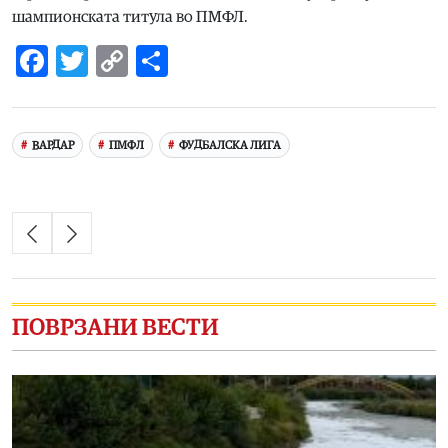
шампионската титула во ПМФЛ.
Facebook
Twitter
Copy
Share
Link
ВАРДАР
ПМФЛ
ФУДБАЛСКА ЛИГА
ПОВРЗАНИ ВЕСТИ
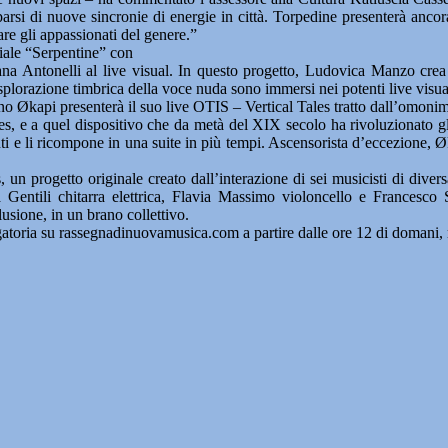
upparsi di nuove sincronie di energie in città. Torpedine presenterà anco
are gli appassionati del genere.”
diale “Serpentine” con
na Antonelli al live visual. In questo progetto, Ludovica Manzo crea 
esplorazione timbrica della voce nuda sono immersi nei potenti live visua
iano Økapi presenterà il suo live OTIS – Vertical Tales tratto dall’omoni
es, e a quel dispositivo che da metà del XIX secolo ha rivoluzionato gli 
ti e li ricompone in una suite in più tempi. Ascensorista d’eccezione, Ø
 un progetto originale creato dall’interazione di sei musicisti di div
a Gentili chitarra elettrica, Flavia Massimo violoncello e Francesco
usione, in un brano collettivo.
gatoria su rassegnadinuovamusica.com a partire dalle ore 12 di domani,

-=-=-=-=-

_WHAT YOU SHOULD DO:_ Exactly the lines running from the one with "ФУДБАЛСКА ЛИГА" through the end of the listing above must be output, both ends included. No pictures belong in the output.

_EXPECTED ANSWER:_
ФУДБАЛСКА ЛИГА
ПОВРЗАНИ ВЕСТИ
upparsi di nuove sincronie di energie in città. Torpedine presenterà anco
are gli appassionati del genere.”
diale “Serpentine” con
na Antonelli al live visual. In questo progetto, Ludovica Manzo crea 
esplorazione timbrica della voce nuda sono immersi nei potenti live visua
iano Økapi presenterà il suo live OTIS – Vertical Tales tratto dall’omoni
es, e a quel dispositivo che da metà del XIX secolo ha rivoluzionato gli 
ti e li ricompone in una suite in più tempi. Ascensorista d’eccezione, Ø
 un progetto originale creato dall’interazione di sei musicisti di div
a Gentili chitarra elettrica, Flavia Massimo violoncello e Francesco
usione, in un brano collettivo.
gatoria su rassegnadinuovamusica.com a partire dalle ore 12 di domani,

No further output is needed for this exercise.